◆ **Task brief**:
Look through the material below and report every line that includes "edit".
*** Records shown ***
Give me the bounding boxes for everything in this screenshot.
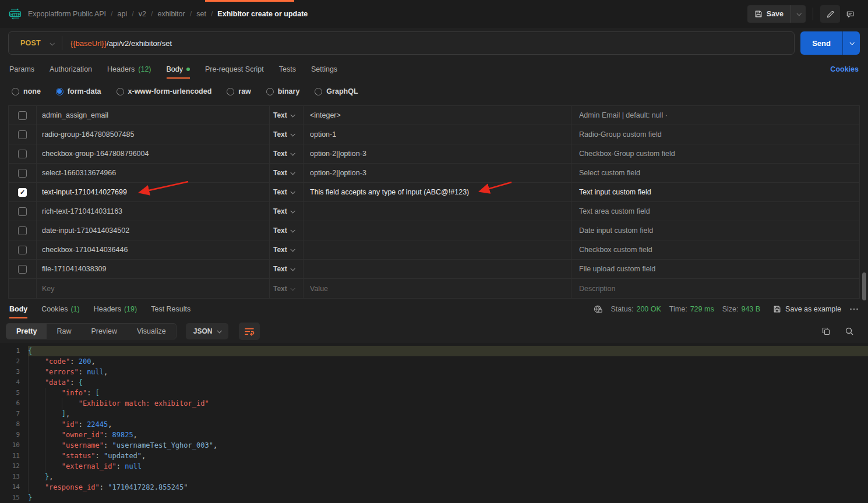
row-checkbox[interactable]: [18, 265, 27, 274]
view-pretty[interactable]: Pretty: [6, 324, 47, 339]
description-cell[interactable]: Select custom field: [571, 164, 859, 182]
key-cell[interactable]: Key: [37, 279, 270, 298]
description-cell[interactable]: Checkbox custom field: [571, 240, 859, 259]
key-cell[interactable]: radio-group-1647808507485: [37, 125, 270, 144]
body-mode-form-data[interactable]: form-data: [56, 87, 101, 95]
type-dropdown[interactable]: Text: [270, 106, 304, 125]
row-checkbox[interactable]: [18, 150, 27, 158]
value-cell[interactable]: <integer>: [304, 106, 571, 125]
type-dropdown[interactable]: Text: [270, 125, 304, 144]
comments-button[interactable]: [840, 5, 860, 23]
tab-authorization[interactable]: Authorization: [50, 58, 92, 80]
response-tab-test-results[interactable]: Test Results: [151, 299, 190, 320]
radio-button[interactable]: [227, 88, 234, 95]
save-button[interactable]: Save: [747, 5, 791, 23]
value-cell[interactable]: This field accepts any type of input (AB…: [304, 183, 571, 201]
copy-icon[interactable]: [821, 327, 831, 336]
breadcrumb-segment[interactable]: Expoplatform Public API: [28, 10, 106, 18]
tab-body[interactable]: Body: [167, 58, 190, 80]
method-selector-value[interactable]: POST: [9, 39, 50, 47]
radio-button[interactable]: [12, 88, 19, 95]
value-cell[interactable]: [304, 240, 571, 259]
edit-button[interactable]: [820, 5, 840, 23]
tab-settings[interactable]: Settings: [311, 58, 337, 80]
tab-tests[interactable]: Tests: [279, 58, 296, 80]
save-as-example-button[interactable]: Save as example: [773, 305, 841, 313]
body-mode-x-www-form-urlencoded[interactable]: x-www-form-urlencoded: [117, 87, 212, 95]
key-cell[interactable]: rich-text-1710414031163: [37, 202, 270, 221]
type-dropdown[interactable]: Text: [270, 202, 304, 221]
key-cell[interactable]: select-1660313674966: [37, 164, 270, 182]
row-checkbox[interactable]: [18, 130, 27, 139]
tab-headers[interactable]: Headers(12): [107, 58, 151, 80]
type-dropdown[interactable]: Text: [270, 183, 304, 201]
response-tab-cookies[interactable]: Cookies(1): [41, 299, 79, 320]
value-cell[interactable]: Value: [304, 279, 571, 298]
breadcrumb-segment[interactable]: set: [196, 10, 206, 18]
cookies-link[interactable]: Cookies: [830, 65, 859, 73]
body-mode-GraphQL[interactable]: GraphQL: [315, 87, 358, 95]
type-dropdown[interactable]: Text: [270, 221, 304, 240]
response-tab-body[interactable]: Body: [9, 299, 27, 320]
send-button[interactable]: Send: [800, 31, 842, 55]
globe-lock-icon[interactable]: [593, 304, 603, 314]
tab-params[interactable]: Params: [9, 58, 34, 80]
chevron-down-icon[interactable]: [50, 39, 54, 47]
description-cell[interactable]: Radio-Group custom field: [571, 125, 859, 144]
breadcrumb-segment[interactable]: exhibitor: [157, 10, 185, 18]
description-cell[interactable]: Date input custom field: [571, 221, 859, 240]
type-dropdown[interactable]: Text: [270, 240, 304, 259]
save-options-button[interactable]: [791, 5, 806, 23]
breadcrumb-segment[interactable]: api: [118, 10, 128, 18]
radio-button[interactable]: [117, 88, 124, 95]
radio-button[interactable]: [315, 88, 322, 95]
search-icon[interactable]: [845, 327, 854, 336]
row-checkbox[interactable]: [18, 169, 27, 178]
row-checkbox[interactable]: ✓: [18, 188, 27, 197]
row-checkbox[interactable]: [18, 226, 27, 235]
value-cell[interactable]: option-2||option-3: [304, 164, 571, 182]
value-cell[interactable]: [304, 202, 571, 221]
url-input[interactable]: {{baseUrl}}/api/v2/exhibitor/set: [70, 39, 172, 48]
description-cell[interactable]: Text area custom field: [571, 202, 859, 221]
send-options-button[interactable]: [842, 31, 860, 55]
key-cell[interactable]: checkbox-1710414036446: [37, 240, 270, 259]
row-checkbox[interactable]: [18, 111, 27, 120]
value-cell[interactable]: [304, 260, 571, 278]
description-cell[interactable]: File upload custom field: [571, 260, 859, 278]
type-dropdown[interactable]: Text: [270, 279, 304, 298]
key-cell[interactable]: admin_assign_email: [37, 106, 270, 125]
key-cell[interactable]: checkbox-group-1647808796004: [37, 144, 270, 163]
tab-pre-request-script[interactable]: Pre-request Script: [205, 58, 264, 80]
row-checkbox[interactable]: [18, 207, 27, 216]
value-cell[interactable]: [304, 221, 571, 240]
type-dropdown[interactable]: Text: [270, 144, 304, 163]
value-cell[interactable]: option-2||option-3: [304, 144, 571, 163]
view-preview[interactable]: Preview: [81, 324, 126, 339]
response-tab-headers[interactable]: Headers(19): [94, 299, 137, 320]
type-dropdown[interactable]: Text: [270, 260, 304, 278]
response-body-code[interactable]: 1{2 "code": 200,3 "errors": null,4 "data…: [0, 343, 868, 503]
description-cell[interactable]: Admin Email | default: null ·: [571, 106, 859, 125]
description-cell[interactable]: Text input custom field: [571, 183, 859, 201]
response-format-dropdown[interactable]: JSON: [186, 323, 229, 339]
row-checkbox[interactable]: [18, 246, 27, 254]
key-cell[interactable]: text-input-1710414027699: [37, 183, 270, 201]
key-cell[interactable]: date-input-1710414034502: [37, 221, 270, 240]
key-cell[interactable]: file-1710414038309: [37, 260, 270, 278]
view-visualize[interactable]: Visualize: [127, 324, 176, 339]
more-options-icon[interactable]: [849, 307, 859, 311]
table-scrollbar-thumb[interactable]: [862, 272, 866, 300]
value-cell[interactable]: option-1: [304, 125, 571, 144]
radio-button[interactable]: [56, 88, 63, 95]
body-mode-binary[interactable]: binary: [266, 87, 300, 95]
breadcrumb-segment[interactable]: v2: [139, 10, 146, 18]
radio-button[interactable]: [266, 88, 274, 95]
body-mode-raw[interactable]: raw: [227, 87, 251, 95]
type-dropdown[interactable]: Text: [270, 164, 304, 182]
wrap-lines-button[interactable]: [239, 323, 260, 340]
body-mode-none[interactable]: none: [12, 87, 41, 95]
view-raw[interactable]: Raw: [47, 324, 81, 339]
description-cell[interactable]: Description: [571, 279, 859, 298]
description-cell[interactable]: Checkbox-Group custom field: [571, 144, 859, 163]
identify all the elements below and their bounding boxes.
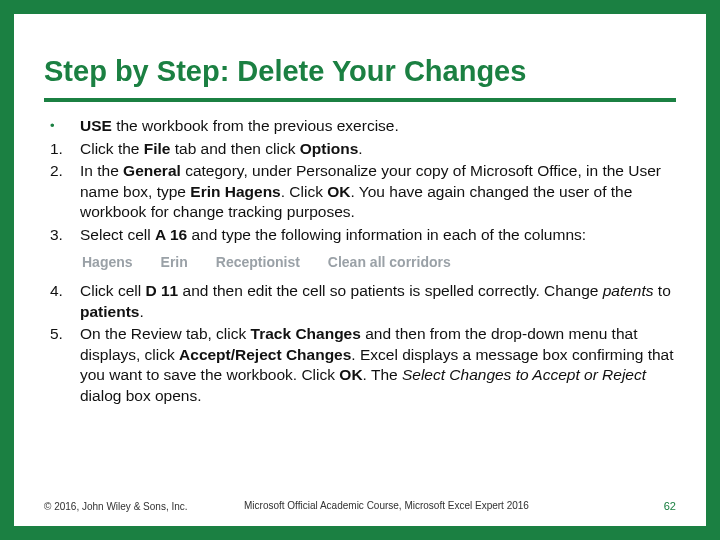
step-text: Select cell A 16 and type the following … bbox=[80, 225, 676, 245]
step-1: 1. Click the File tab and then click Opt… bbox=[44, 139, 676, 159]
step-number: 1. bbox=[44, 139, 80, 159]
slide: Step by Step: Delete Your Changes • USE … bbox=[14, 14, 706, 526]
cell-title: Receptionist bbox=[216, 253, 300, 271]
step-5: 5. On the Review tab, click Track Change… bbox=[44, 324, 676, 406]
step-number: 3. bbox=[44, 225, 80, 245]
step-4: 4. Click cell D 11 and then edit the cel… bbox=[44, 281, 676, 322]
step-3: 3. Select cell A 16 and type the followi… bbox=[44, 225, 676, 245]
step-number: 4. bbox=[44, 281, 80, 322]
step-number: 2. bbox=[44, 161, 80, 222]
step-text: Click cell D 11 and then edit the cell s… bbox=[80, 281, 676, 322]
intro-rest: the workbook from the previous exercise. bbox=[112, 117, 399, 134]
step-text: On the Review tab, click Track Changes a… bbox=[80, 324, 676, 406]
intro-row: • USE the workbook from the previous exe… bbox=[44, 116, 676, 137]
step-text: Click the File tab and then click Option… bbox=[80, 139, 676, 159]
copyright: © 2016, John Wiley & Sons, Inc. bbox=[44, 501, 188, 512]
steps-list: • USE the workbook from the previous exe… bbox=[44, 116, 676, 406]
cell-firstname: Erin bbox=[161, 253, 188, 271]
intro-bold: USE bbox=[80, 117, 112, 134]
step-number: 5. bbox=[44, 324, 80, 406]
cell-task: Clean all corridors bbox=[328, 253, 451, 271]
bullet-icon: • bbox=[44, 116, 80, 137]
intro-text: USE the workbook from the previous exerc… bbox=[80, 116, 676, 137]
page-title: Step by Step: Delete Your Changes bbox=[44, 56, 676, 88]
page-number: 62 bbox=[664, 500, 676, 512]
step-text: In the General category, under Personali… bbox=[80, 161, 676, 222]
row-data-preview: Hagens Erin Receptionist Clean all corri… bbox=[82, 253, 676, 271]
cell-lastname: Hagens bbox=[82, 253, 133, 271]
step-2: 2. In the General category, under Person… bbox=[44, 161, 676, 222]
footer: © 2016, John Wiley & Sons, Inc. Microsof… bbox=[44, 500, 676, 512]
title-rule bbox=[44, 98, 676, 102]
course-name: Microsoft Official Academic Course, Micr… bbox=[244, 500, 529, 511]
*** End of Records shown ***
◆ **Answer to the exercise**:
edit-button[interactable]: [820, 5, 840, 23]
step-4: 4. Click cell D 11 and then edit the cel… bbox=[44, 281, 676, 322]
step-text: Click cell D 11 and then edit the cell s… bbox=[80, 281, 676, 322]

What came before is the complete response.